WHAT TO PRODUCE =>
Filter the records down to the lines that hold the word "Site", and copy each of those lines.

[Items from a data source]
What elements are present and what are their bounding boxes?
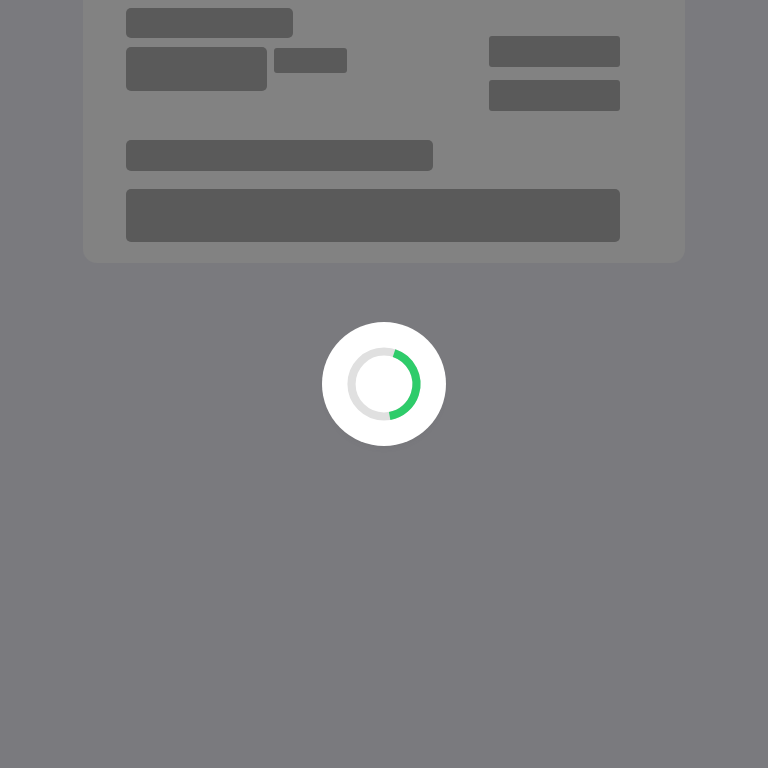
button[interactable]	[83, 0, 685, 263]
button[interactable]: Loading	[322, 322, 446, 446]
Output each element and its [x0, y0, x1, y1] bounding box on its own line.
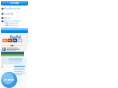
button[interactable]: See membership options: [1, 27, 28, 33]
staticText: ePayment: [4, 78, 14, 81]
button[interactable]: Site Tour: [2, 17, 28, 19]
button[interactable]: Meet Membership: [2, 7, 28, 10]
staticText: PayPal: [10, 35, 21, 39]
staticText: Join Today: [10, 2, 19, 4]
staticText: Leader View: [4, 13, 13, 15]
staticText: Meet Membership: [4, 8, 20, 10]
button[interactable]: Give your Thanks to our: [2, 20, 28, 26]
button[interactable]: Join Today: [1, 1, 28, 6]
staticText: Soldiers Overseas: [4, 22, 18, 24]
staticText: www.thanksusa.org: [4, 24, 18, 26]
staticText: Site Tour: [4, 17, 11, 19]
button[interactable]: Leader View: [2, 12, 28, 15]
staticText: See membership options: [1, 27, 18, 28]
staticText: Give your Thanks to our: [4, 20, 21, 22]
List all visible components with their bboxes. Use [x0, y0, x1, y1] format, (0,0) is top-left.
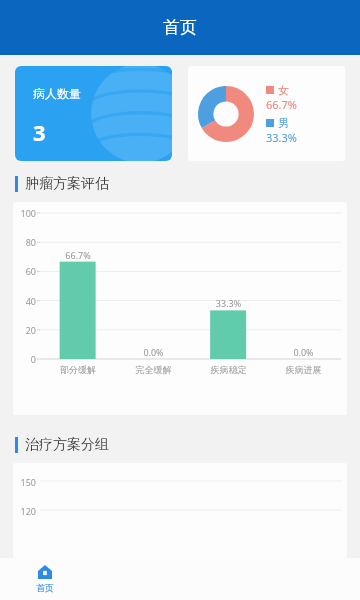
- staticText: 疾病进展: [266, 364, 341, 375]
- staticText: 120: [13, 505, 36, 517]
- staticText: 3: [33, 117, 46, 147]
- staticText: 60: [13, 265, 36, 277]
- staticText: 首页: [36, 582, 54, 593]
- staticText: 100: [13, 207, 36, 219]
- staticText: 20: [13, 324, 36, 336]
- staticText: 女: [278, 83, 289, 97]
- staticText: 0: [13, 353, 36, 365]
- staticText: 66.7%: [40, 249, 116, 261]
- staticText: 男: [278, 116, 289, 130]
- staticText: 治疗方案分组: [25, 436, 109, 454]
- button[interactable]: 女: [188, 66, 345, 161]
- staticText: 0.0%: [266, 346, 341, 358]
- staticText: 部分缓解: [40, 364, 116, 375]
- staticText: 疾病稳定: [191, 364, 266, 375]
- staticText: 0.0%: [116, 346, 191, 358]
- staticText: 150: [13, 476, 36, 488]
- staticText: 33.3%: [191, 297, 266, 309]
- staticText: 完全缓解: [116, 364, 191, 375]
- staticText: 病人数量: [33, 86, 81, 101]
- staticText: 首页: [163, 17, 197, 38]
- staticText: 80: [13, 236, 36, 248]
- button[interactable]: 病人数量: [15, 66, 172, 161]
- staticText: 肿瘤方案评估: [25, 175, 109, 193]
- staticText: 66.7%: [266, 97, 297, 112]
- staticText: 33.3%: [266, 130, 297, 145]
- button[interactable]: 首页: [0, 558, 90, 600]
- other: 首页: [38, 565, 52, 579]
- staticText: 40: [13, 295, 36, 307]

ANSWER SECTION =>
button[interactable]: Site Tour: [2, 17, 28, 19]
staticText: Site Tour: [4, 17, 11, 19]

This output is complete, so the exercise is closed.